Set down each line of the records once more, precisely, and omit the pictures.

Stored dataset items
--------------------
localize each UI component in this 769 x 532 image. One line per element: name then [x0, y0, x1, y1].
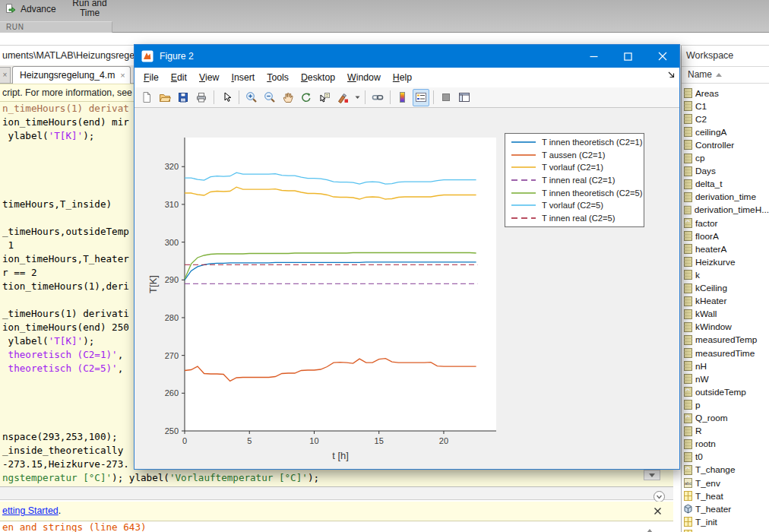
- workspace-variable-t-heat[interactable]: T_heat: [682, 489, 769, 502]
- editor-commandwindow-divider[interactable]: [0, 486, 673, 500]
- matrix-icon: [684, 361, 692, 371]
- pan-hand-icon: [282, 91, 294, 103]
- workspace-variable-rootn[interactable]: rootn: [682, 438, 769, 451]
- menu-insert[interactable]: Insert: [225, 68, 261, 87]
- workspace-name-column-header[interactable]: Name: [682, 67, 769, 84]
- print-button[interactable]: [193, 89, 210, 106]
- minimize-button[interactable]: [577, 45, 611, 68]
- insert-legend-button[interactable]: [413, 89, 429, 106]
- workspace-variable-derivation-time[interactable]: derivation_time: [682, 191, 769, 204]
- new-document-button[interactable]: [138, 89, 155, 106]
- workspace-variable-t-heater[interactable]: T_heater: [682, 502, 769, 515]
- workspace-variable-t-env[interactable]: abcT_env: [682, 477, 769, 489]
- colorbar-button[interactable]: [394, 89, 411, 106]
- workspace-variable-areas[interactable]: Areas: [682, 87, 769, 100]
- legend-line-sample: [510, 178, 537, 182]
- legend-line-sample: [510, 203, 537, 207]
- workspace-variable-days[interactable]: Days: [682, 165, 769, 178]
- workspace-variable-kceiling[interactable]: kCeiling: [682, 282, 769, 295]
- zoom-in-button[interactable]: [243, 89, 260, 106]
- menu-tools[interactable]: Tools: [261, 68, 295, 87]
- workspace-variable-derivation-timeh-[interactable]: derivation_timeH...: [682, 204, 769, 217]
- menu-window[interactable]: Window: [341, 68, 387, 87]
- workspace-variable-delta-t[interactable]: delta_t: [682, 178, 769, 191]
- workspace-variable-t-init[interactable]: T_init: [682, 515, 769, 528]
- workspace-variable-t-inside[interactable]: T_inside: [682, 528, 769, 532]
- workspace-variable-measuredtime[interactable]: measuredTime: [682, 347, 769, 359]
- workspace-variable-ceilinga[interactable]: ceilingA: [682, 125, 769, 138]
- pointer-arrow-button[interactable]: [218, 89, 235, 106]
- workspace-variable-controller[interactable]: Controller: [682, 138, 769, 151]
- legend-entry-6[interactable]: T innen real (C2=5): [505, 212, 644, 225]
- pan-hand-button[interactable]: [280, 89, 296, 106]
- workspace-variable-t-change[interactable]: T_change: [682, 464, 769, 477]
- menu-file[interactable]: File: [138, 68, 165, 87]
- matrix-icon: [684, 426, 692, 436]
- matrix-icon: [684, 322, 692, 332]
- workspace-variable-outsidetemp[interactable]: outsideTemp: [682, 385, 769, 398]
- workspace-variable-kwindow[interactable]: kWindow: [682, 321, 769, 334]
- close-button[interactable]: [645, 45, 679, 68]
- plot-legend[interactable]: T innen theoretisch (C2=1)T aussen (C2=1…: [505, 133, 644, 227]
- legend-entry-0[interactable]: T innen theoretisch (C2=1): [505, 136, 644, 149]
- open-folder-button[interactable]: [157, 89, 173, 106]
- link-plot-button[interactable]: [369, 89, 386, 106]
- dock-arrow-icon[interactable]: [667, 71, 676, 79]
- editor-scroll-down-button[interactable]: [644, 470, 660, 480]
- workspace-variable-factor[interactable]: factor: [682, 217, 769, 230]
- workspace-variable-floora[interactable]: floorA: [682, 230, 769, 242]
- workspace-variable-q-room[interactable]: Q_room: [682, 412, 769, 425]
- legend-entry-1[interactable]: T aussen (C2=1): [505, 149, 644, 162]
- workspace-variable-kheater[interactable]: kHeater: [682, 295, 769, 308]
- tab-close-icon[interactable]: ×: [120, 67, 125, 84]
- tab-heizungsregelung-4[interactable]: Heizungsregelung_4.m ×: [12, 66, 131, 84]
- advance-button[interactable]: Advance: [5, 3, 56, 15]
- code-line-26: _inside_theoretically: [2, 444, 123, 458]
- workspace-variable-c1[interactable]: C1: [682, 100, 769, 112]
- workspace-variable-c2[interactable]: C2: [682, 112, 769, 125]
- legend-entry-2[interactable]: T vorlauf (C2=1): [505, 161, 644, 174]
- figure-toolbar: [134, 87, 679, 108]
- save-icon: [177, 91, 189, 103]
- menu-help[interactable]: Help: [387, 68, 418, 87]
- y-tick-label: 320: [165, 162, 179, 171]
- workspace-variable-p[interactable]: p: [682, 398, 769, 411]
- legend-entry-3[interactable]: T innen real (C2=1): [505, 174, 644, 187]
- show-plot-tools-button[interactable]: [456, 89, 473, 106]
- toolbar-separator: [239, 90, 239, 104]
- zoom-out-button[interactable]: [261, 89, 278, 106]
- workspace-variable-cp[interactable]: cp: [682, 152, 769, 165]
- workspace-variable-heizkurve[interactable]: Heizkurve: [682, 255, 769, 268]
- workspace-variable-measuredtemp[interactable]: measuredTemp: [682, 334, 769, 347]
- menu-desktop[interactable]: Desktop: [295, 68, 341, 87]
- legend-entry-4[interactable]: T innen theoretisch (C2=5): [505, 186, 644, 199]
- workspace-variable-r[interactable]: R: [682, 425, 769, 438]
- save-button[interactable]: [175, 89, 191, 106]
- hide-plot-tools-button[interactable]: [438, 89, 454, 106]
- brush-button[interactable]: [334, 89, 351, 106]
- rotate-3d-button[interactable]: [298, 89, 315, 106]
- figure-titlebar[interactable]: Figure 2: [134, 45, 679, 68]
- matrix-icon: [684, 101, 692, 111]
- scroll-up-button[interactable]: [647, 529, 653, 532]
- variable-name: p: [695, 400, 701, 410]
- workspace-variable-heatera[interactable]: heaterA: [682, 242, 769, 255]
- tab-fragment[interactable]: ×: [0, 67, 11, 84]
- getting-started-link[interactable]: etting Started: [2, 505, 59, 516]
- workspace-variable-nw[interactable]: nW: [682, 372, 769, 385]
- workspace-variable-kwall[interactable]: kWall: [682, 308, 769, 321]
- variable-name: floorA: [695, 231, 719, 242]
- variable-name: T_init: [695, 517, 717, 527]
- caret-down-button[interactable]: [353, 89, 361, 106]
- legend-entry-5[interactable]: T vorlauf (C2=5): [505, 199, 644, 212]
- workspace-variable-k[interactable]: k: [682, 268, 769, 281]
- menu-view[interactable]: View: [193, 68, 225, 87]
- workspace-variable-t0[interactable]: t0: [682, 451, 769, 464]
- data-cursor-button[interactable]: [316, 89, 333, 106]
- run-and-time-button[interactable]: Run and Time: [70, 0, 109, 18]
- menu-edit[interactable]: Edit: [165, 68, 193, 87]
- command-window-banner: etting Started.: [0, 502, 673, 521]
- banner-close-button[interactable]: [653, 505, 662, 518]
- maximize-button[interactable]: [611, 45, 645, 68]
- workspace-variable-nh[interactable]: nH: [682, 359, 769, 372]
--------------------
* Answer for the task
localize each UI component in this 769 x 532 image. One line per element: name then [x0, y0, x1, y1].
- workspace-variable-t-heat[interactable]: T_heat: [682, 489, 769, 502]
- editor-commandwindow-divider[interactable]: [0, 486, 673, 500]
- matrix-icon: [684, 361, 692, 371]
- pan-hand-icon: [282, 91, 294, 103]
- workspace-variable-rootn[interactable]: rootn: [682, 438, 769, 451]
- menu-insert[interactable]: Insert: [225, 68, 261, 87]
- workspace-name-column-header[interactable]: Name: [682, 67, 769, 84]
- print-button[interactable]: [193, 89, 210, 106]
- minimize-button[interactable]: [577, 45, 611, 68]
- insert-legend-button[interactable]: [413, 89, 429, 106]
- workspace-variable-derivation-time[interactable]: derivation_time: [682, 191, 769, 204]
- new-document-button[interactable]: [138, 89, 155, 106]
- workspace-variable-t-heater[interactable]: T_heater: [682, 502, 769, 515]
- workspace-variable-t-env[interactable]: abcT_env: [682, 477, 769, 489]
- colorbar-button[interactable]: [394, 89, 411, 106]
- workspace-variable-areas[interactable]: Areas: [682, 87, 769, 100]
- legend-line-sample: [510, 178, 537, 182]
- legend-line-sample: [510, 203, 537, 207]
- workspace-variable-days[interactable]: Days: [682, 165, 769, 178]
- workspace-variable-kceiling[interactable]: kCeiling: [682, 282, 769, 295]
- zoom-in-button[interactable]: [243, 89, 260, 106]
- menu-tools[interactable]: Tools: [261, 68, 295, 87]
- workspace-variable-derivation-timeh-[interactable]: derivation_timeH...: [682, 204, 769, 217]
- menu-window[interactable]: Window: [341, 68, 387, 87]
- workspace-variable-delta-t[interactable]: delta_t: [682, 178, 769, 191]
- workspace-variable-t-init[interactable]: T_init: [682, 515, 769, 528]
- workspace-variable-t-inside[interactable]: T_inside: [682, 528, 769, 532]
- workspace-variable-measuredtime[interactable]: measuredTime: [682, 347, 769, 359]
- workspace-variable-ceilinga[interactable]: ceilingA: [682, 125, 769, 138]
- pointer-arrow-button[interactable]: [218, 89, 235, 106]
- workspace-variable-controller[interactable]: Controller: [682, 138, 769, 151]
- legend-entry-6[interactable]: T innen real (C2=5): [505, 212, 644, 225]
- pan-hand-button[interactable]: [280, 89, 296, 106]
- workspace-variable-t-change[interactable]: T_change: [682, 464, 769, 477]
- menu-file[interactable]: File: [138, 68, 165, 87]
- matrix-icon: [684, 426, 692, 436]
- matrix-icon: [684, 322, 692, 332]
- workspace-variable-outsidetemp[interactable]: outsideTemp: [682, 385, 769, 398]
- workspace-variable-kwindow[interactable]: kWindow: [682, 321, 769, 334]
- close-button[interactable]: [645, 45, 679, 68]
- plot-legend[interactable]: T innen theoretisch (C2=1)T aussen (C2=1…: [505, 133, 644, 227]
- legend-entry-0[interactable]: T innen theoretisch (C2=1): [505, 136, 644, 149]
- open-folder-button[interactable]: [157, 89, 173, 106]
- link-plot-button[interactable]: [369, 89, 386, 106]
- dock-arrow-icon[interactable]: [667, 71, 676, 79]
- editor-scroll-down-button[interactable]: [644, 470, 660, 480]
- workspace-variable-factor[interactable]: factor: [682, 217, 769, 230]
- workspace-variable-floora[interactable]: floorA: [682, 230, 769, 242]
- workspace-variable-q-room[interactable]: Q_room: [682, 412, 769, 425]
- legend-entry-1[interactable]: T aussen (C2=1): [505, 149, 644, 162]
- workspace-variable-kheater[interactable]: kHeater: [682, 295, 769, 308]
- tab-close-icon[interactable]: ×: [120, 67, 125, 84]
- tab-heizungsregelung-4[interactable]: Heizungsregelung_4.m ×: [12, 66, 131, 84]
- advance-button[interactable]: Advance: [5, 3, 56, 15]
- code-line-26: _inside_theoretically: [2, 444, 123, 458]
- workspace-variable-c1[interactable]: C1: [682, 100, 769, 112]
- workspace-variable-c2[interactable]: C2: [682, 112, 769, 125]
- legend-entry-2[interactable]: T vorlauf (C2=1): [505, 161, 644, 174]
- figure-toolbar: [134, 87, 679, 108]
- save-icon: [177, 91, 189, 103]
- menu-help[interactable]: Help: [387, 68, 418, 87]
- y-tick-label: 320: [165, 162, 179, 171]
- workspace-variable-p[interactable]: p: [682, 398, 769, 411]
- legend-entry-3[interactable]: T innen real (C2=1): [505, 174, 644, 187]
- show-plot-tools-button[interactable]: [456, 89, 473, 106]
- toolbar-separator: [239, 90, 239, 104]
- zoom-out-button[interactable]: [261, 89, 278, 106]
- workspace-variable-cp[interactable]: cp: [682, 152, 769, 165]
- workspace-variable-heizkurve[interactable]: Heizkurve: [682, 255, 769, 268]
- workspace-variable-measuredtemp[interactable]: measuredTemp: [682, 334, 769, 347]
- menu-desktop[interactable]: Desktop: [295, 68, 341, 87]
- legend-entry-4[interactable]: T innen theoretisch (C2=5): [505, 186, 644, 199]
- workspace-variable-r[interactable]: R: [682, 425, 769, 438]
- save-button[interactable]: [175, 89, 191, 106]
- hide-plot-tools-button[interactable]: [438, 89, 454, 106]
- brush-button[interactable]: [334, 89, 351, 106]
- rotate-3d-button[interactable]: [298, 89, 315, 106]
- figure-titlebar[interactable]: Figure 2: [134, 45, 679, 68]
- matrix-icon: [684, 101, 692, 111]
- scroll-up-button[interactable]: [647, 529, 653, 532]
- variable-name: p: [695, 400, 701, 410]
- workspace-variable-heatera[interactable]: heaterA: [682, 242, 769, 255]
- tab-fragment[interactable]: ×: [0, 67, 11, 84]
- getting-started-link[interactable]: etting Started: [2, 505, 59, 516]
- workspace-variable-nw[interactable]: nW: [682, 372, 769, 385]
- workspace-variable-kwall[interactable]: kWall: [682, 308, 769, 321]
- variable-name: floorA: [695, 231, 719, 242]
- variable-name: T_init: [695, 517, 717, 527]
- caret-down-button[interactable]: [353, 89, 361, 106]
- legend-entry-5[interactable]: T vorlauf (C2=5): [505, 199, 644, 212]
- workspace-variable-k[interactable]: k: [682, 268, 769, 281]
- menu-view[interactable]: View: [193, 68, 225, 87]
- workspace-variable-t0[interactable]: t0: [682, 451, 769, 464]
- data-cursor-button[interactable]: [316, 89, 333, 106]
- run-and-time-button[interactable]: Run and Time: [70, 0, 109, 18]
- menu-edit[interactable]: Edit: [165, 68, 193, 87]
- command-window-banner: etting Started.: [0, 502, 673, 521]
- banner-close-button[interactable]: [653, 505, 662, 518]
- maximize-button[interactable]: [611, 45, 645, 68]
- workspace-variable-nh[interactable]: nH: [682, 359, 769, 372]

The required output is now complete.